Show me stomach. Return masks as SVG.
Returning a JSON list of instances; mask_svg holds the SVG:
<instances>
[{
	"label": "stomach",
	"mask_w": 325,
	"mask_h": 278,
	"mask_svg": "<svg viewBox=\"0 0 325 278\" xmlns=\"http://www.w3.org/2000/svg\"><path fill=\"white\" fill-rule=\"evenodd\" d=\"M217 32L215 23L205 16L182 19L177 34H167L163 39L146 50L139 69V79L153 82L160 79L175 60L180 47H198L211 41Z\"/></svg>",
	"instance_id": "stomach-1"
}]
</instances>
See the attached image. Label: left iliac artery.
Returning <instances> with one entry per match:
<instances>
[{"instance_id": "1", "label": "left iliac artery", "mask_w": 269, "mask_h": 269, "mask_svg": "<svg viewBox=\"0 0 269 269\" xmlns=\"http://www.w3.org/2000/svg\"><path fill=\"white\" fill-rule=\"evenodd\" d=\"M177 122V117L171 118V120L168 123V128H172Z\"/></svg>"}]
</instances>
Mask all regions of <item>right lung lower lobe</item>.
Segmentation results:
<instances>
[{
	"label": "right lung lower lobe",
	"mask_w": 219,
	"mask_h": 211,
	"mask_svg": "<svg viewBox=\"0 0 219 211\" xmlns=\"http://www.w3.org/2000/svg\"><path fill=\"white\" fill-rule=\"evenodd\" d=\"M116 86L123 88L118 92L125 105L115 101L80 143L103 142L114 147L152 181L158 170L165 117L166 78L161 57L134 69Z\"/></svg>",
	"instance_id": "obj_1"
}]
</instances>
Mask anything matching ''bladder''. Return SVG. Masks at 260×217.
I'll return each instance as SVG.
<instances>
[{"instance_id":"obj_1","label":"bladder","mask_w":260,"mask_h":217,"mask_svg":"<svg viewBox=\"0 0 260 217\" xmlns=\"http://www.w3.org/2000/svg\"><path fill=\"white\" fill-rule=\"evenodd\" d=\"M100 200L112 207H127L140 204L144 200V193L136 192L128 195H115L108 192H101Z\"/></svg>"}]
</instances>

Task objective →
A line belongs in the answer if it contains the word "bladder"; please copy each such line from the material.

Reply to the exercise →
Mask anything matching ''bladder''. Return SVG. Masks at 260×217.
[{"instance_id":"obj_1","label":"bladder","mask_w":260,"mask_h":217,"mask_svg":"<svg viewBox=\"0 0 260 217\" xmlns=\"http://www.w3.org/2000/svg\"><path fill=\"white\" fill-rule=\"evenodd\" d=\"M100 200L112 207H127L140 204L144 200V193L136 192L128 195H115L108 192H101Z\"/></svg>"}]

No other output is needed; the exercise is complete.